I really like the podcast Acquired by Ben Gilbert and David Rosenthal. It’s a great way to learn about the backstories around certain companies and also bring a strategic lens to business thinking.

This article by the CEO of Superhuman on how to iterate on your product was really helpful: How Superhuman Built an Engine to Find Product/Market Fit

Lastly, I just finished The Checklist Manifesto by Atul Gawande. It tells the story of how the simple idea of a checklist can make such a big difference in outcomes (such as cutting surgery infection rates in half). It’s inspiring me to create checklists to ensure rigor in the new year.

Advice for other entrepreneurs who want to get started or are just starting out?

First, I’d tell you to make sure you read this post from Paul Graham as so much of it has worth outside of Tech.

Really, truly spend time with your customers. It’s easy to do it when you are first debating getting started or not, but it’s the ongoing practice that will yield you the most gems and breakthrough insights. This is what Jeff Bezos means when he talks about being customer-obsessed.

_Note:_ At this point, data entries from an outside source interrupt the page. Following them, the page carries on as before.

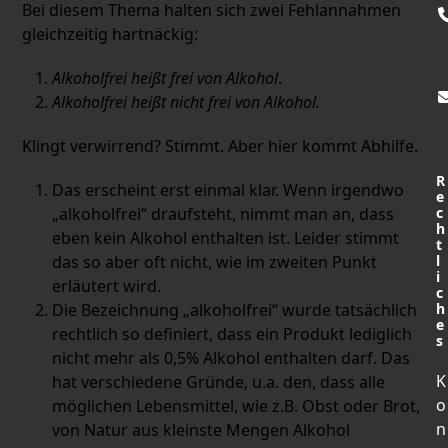
Bei diesem Thema halten sich zwei Fehlannahmen
gleichzeitig hartnäckig:
Alkoholfrei heißt frei von Alkohol
.
Alkoholfrei heißt nicht frei von Alkohol.
Klingt verwirrend? Stimmt. Aber hier kommt Abhilfe.
R
Das erscheint erst einmal klar. Wenn irgendwo
e
„alkoholfrei“ draufsteht, nimmt man an, dass
c
h
eben kein Alkohol enthalten ist. Leider stimmt
t
das so aber oft nicht, wie im zweiten Punkt
l
i
erläutert wird.
c
Die Bezeichnung „alkoholfrei“ wurde tatsächlich
h
e
rechtlich so definiert, dass ein Produkt lediglich
s
nicht mehr als 0,5% Alkohol enthalten darf. Das
K
hat verschiedene Gründe, u.a. den, dass alle
o
möglichen Lebensmittel, wie z.B. Obst oder Brot,
n
von Natur aus kleinste Mengen Alkohol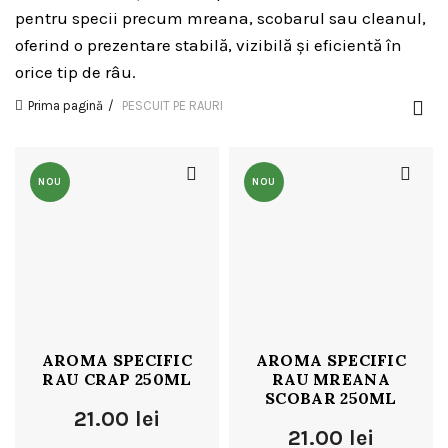
pentru specii precum mreana, scobarul sau cleanul,
oferind o prezentare stabilă, vizibilă și eficientă în
orice tip de râu.
Prima pagină
PESCUIT PE RAURI
NOU
NOU
AROMA SPECIFIC
AROMA SPECIFIC
RAU CRAP 250ML
RAU MREANA
SCOBAR 250ML
21.00
lei
21.00
lei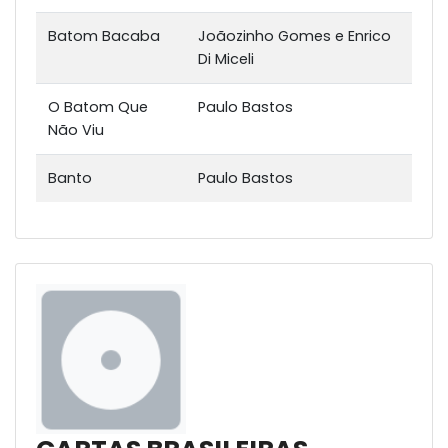
Batom Bacaba
Joãozinho Gomes e Enrico
Di Miceli
O Batom Que
Paulo Bastos
Não Viu
Banto
Paulo Bastos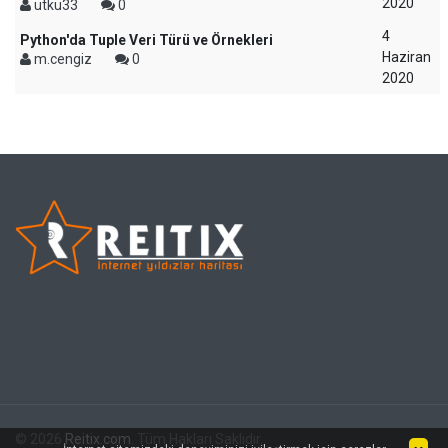
2020
utku33
0
4
Python'da Tuple Veri Türü ve Örnekleri
Haziran
m.cengiz
0
2020
© 2026
Reitix.com
. Tüm Hakları Saklıdır.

My sweet spot is working on products where there’s a real chance of risk and that if something goes wrong, someone can be hurt. People often say that something is “too risky” or “impossible”. When someone says that about an idea, really sit with it and ask yourself why. Break the problem down. Sometimes those people are totally right. But a lot of times, there’s an assumption in there that may not necessarily be true. And that assumption is your opportunity to prove the world wrong.

If you’re building life infrastructure, here’s four things I’d suggest you do. They may be applicable to other types of services as well.

  1. When you’re building your product, don’t just go for minimum viable. Go for the minimum reliable product. You want to think through reliability at multiple levels and ensure your customers have a failsafe in case something doesn’t work. Once you have designed for this, you will have capped your downside and can put your attention to differentiation and delight. Not only that though, but this is also key to earning customer trust. Notice how much messaging and attention the Instant Pot has towards safety.
  2. Provide great support and talk to your customers. This earns you trust when something goes wrong, but it also will give you the opportunity to learn holistically about your customer’s needs and how you are delivering on them. Data only gives you isolated bits of the story, whereas a customer conversation gives you a way to connect those points.
  3. Define your unique, north star metric of success. For Snug, it’s successful, safe check-ins. This is what tells us we are delivering against our mission. Revenue, new users, etc, are other ways as well, but those are proxies for customer value. Pick a metric that specifically captures the way your product or service is delivering value. For example, to use the Instant Pot analogy again, it would be # of pressure cooked meals.
  4. Pick the right wedge to go to the market. “Life Infrastructure” are the types of products and services where you are clearly fulfilling a fundamental need, like food or safety. Your prospective customers are already going to be trying to meet this need. So, the risk isn’t if there’s a market - it’s what the right way to enter the market is. This is why it’s so important to pick the right value proposition and go to market strategy to wedge your way into the market and get an expansion foothold.